Ionic Materials, a tech startup set to revolutionize lithium batteries for EVs, shuts down operations

Ionic Materials, a solid-state EV battery hopeful, has shut down. According to a report from The Information, the Massachusetts-based Ionic Materials has ceased operations. The company has also let go of nearly its entire workforce, marking a significant setback in its journey to revolutionize EV battery technology.

Multiple former employees told The Information that the shutdown includes plans to liquidate equipment and other assets. Over 40 employees were let go, with only two confirming they received two weeks’ severance pay.

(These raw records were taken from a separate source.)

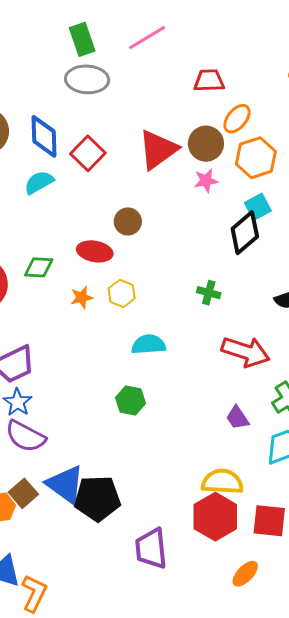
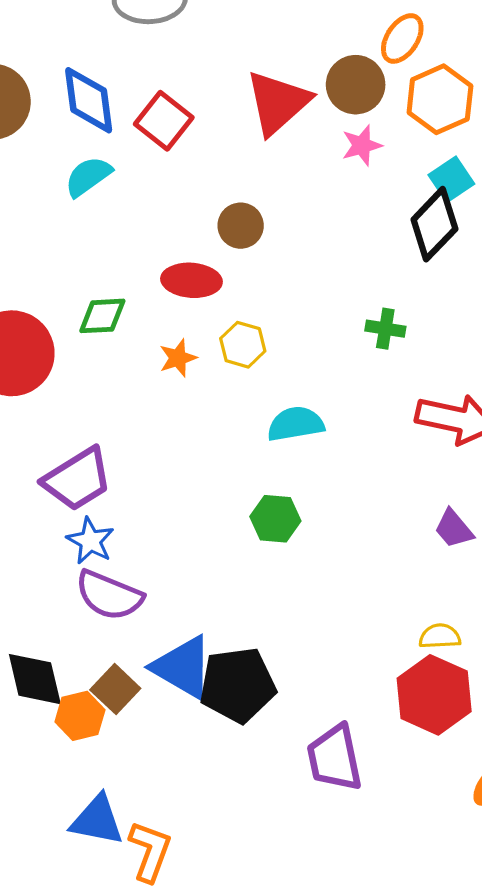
yellow semicircle: (222, 482) -> (440, 636), size x0.6

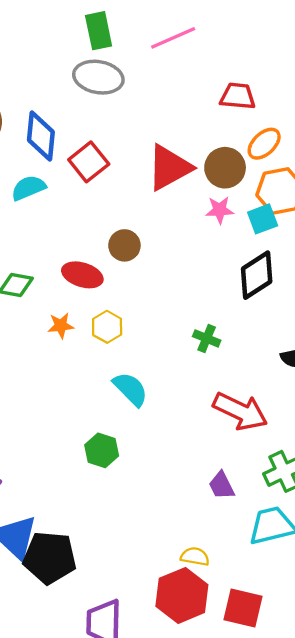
cyan square: (451, 179) -> (263, 219), moved
cyan semicircle: (296, 424) -> (130, 389), turned 42

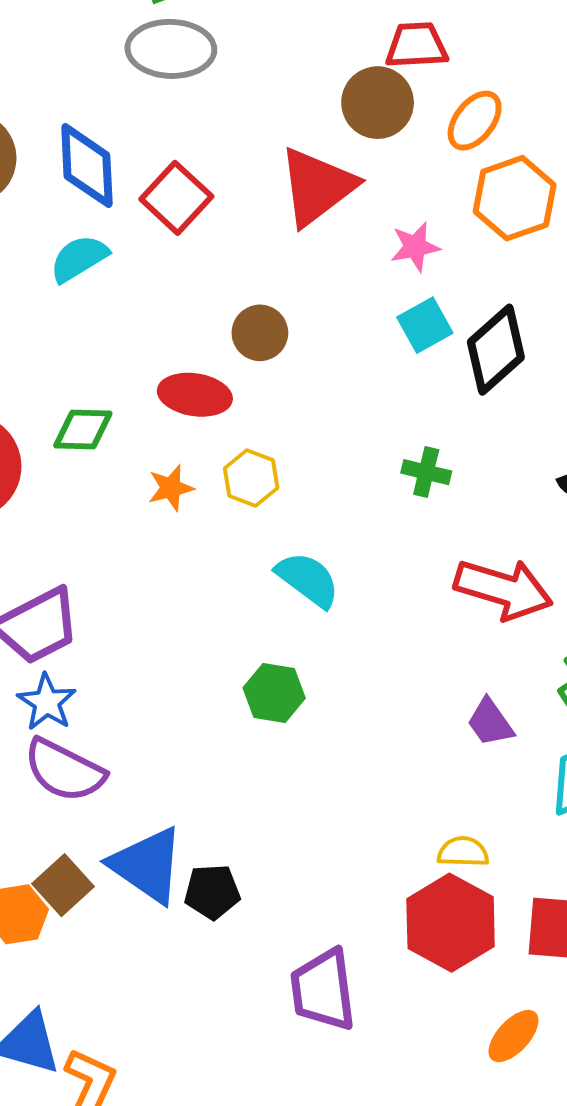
brown circle: (225, 168) -> (378, 103), moved
cyan square: (263, 219) -> (425, 325), moved
black pentagon: (50, 558) -> (212, 892), size x0.6

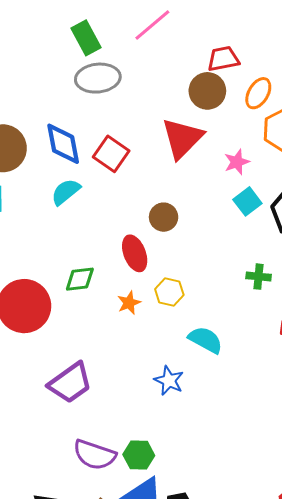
red ellipse: (195, 395) -> (135, 253), turned 68
green hexagon: (274, 693) -> (139, 455), moved
blue star: (47, 702) -> (169, 381), moved

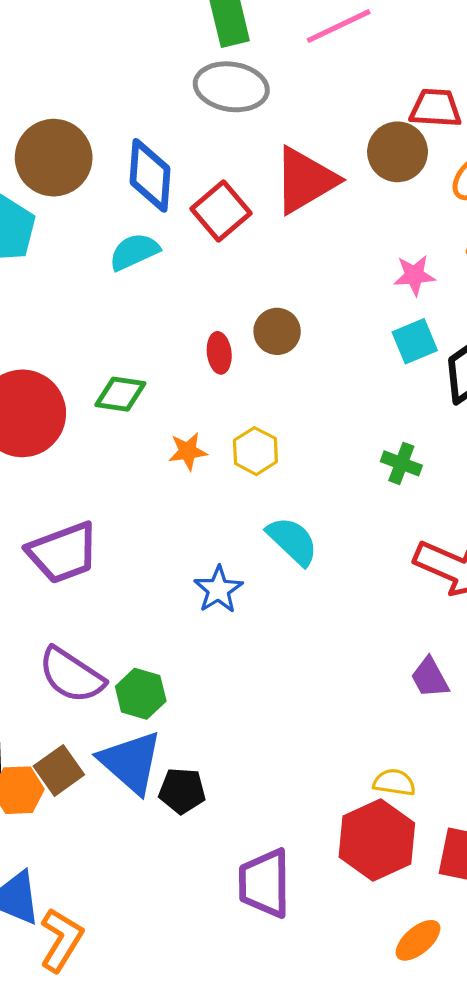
red triangle: (182, 138) -> (305, 180), moved
red ellipse: (135, 253) -> (219, 353), moved, size x0.7

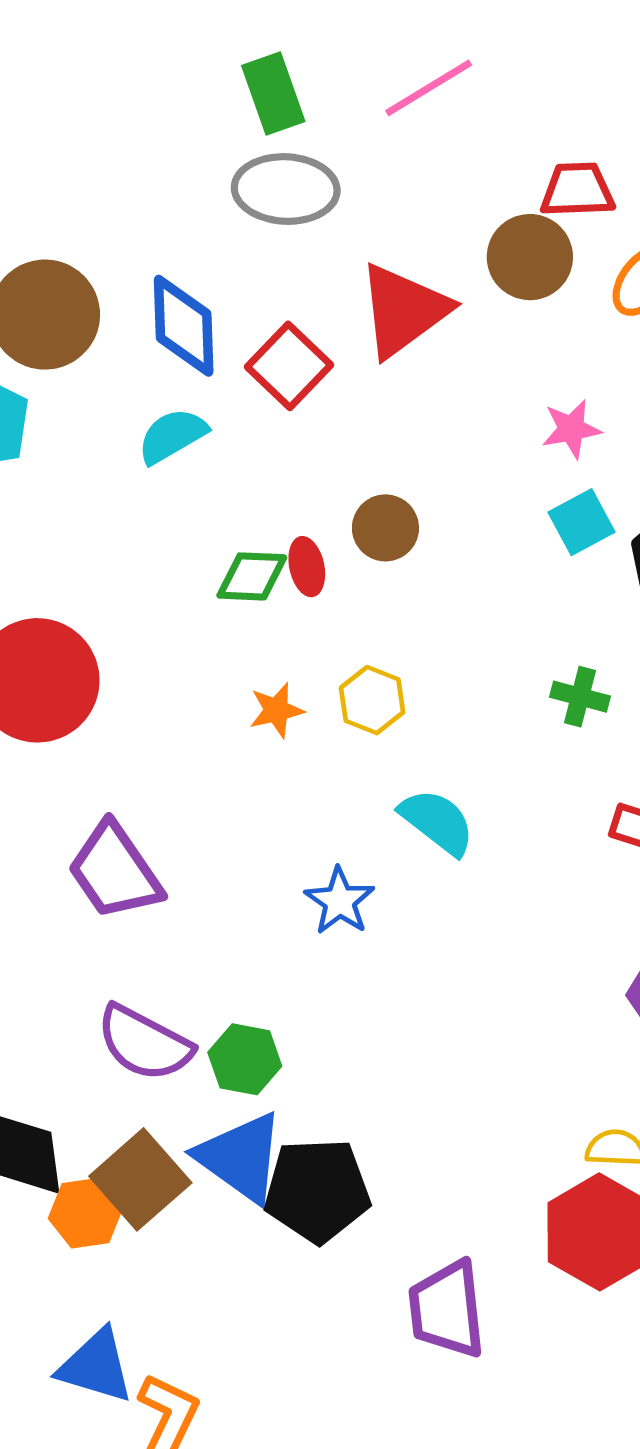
green diamond: (120, 394) -> (252, 576), moved
purple trapezoid: (63, 553) -> (115, 871), turned 82
brown square: (59, 770) -> (140, 1179), size x1.4
black pentagon: (182, 791) -> (317, 1190), size x1.6

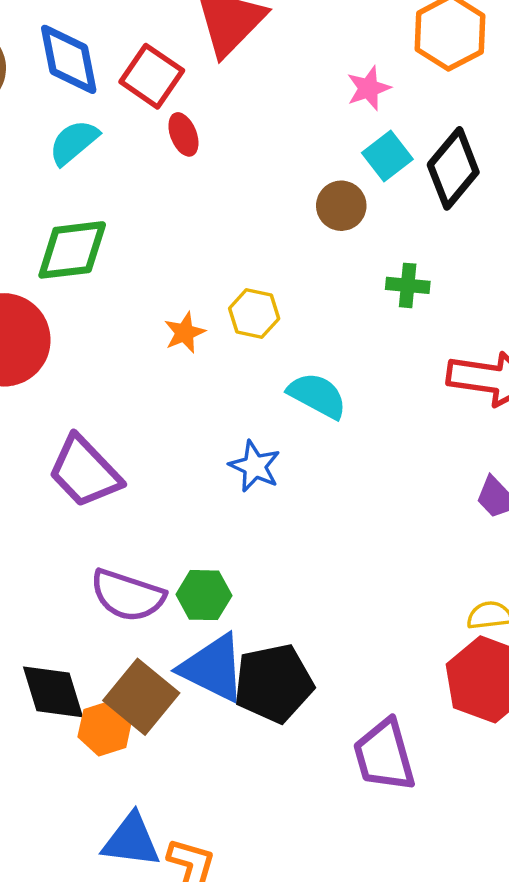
brown circle: (385, 528) -> (341, 206), moved
red ellipse: (307, 567) -> (183, 134), moved
green diamond: (252, 576) -> (72, 250), moved, size x1.4

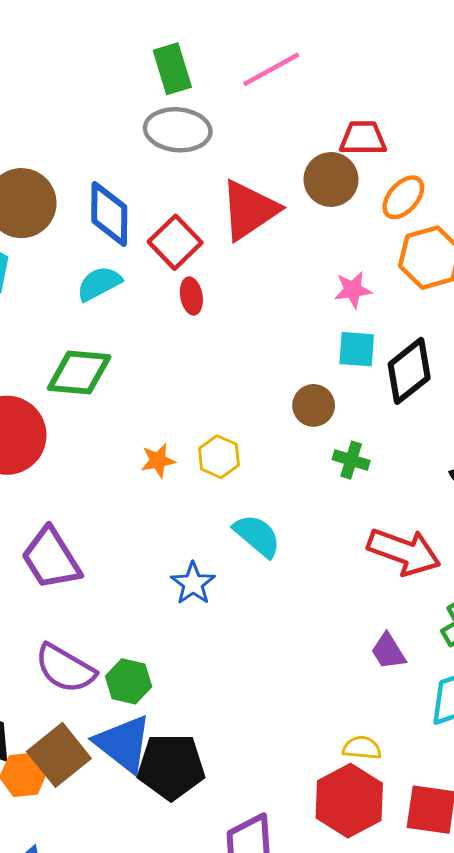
cyan square: (387, 156) -> (357, 349), turned 30
brown circle: (341, 206) -> (314, 405), moved

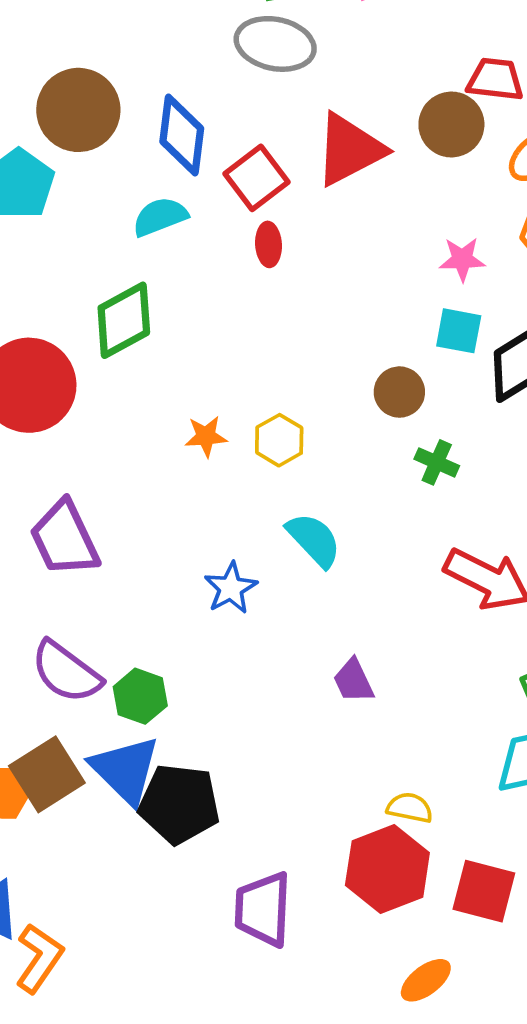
green diamond: (79, 372) -> (124, 320), turned -40
purple trapezoid: (388, 651) -> (353, 681), moved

Back in 2018, Ionic Materials drew substantial investor interest with its groundbreaking polymer material. This novel polymer purportedly addressed key challenges in battery science, particularly with lithium metal, a highly energy-dense material that promised extended driving ranges if successful. The company’s $65 million Series C funding round that year was notably large for its time, attracting investments from automotive giants Renault, Nissan, and Mitsubishi.

“Massachusetts battery developer Ionic Materials let go virtually its entire workforce on Tuesday, closed down and made plans to sell its equipment and other assets, according to multiple former employees. The company fired more than 40 employees, two of whom said they received two weeks of pay as severance,” The Information reported.

Despite its promising technology, Ionic Materials recently decided to wind down operations. Just before this, the startup had inked a pre-commercial agreement with South Korea’s Doosan Co. to develop advanced functional materials using liquid crystal polymers (LCP). This partnership aimed to create next-generation flexible copper-clad laminates (FCCL) using LCPs, following extensive collaboration between both companies’ R&D teams.

Founded in 2012 by Michael Zimmerman, Ionic Materials specializes in polymer technology for breakthrough applications. The team comprised seasoned engineers and scientists with deep expertise in polymer science, electrochemistry, and battery technology, supported by top industry and academic experts.

Ionic’s polymer electrolyte was touted as a breakthrough in battery technology. It aimed to facilitate the production of safer, cheaper, and higher-performance batteries, challenging the conventional trade-offs between safety, cost, and performance in battery design. The company had high hopes for bringing this innovative technology to market in partnership with key players in the battery industry.

However, the recent shutdown signals a sobering reality for the ambitious startup, underscoring the formidable challenges faced in the highly competitive and technologically demanding field of advanced battery development.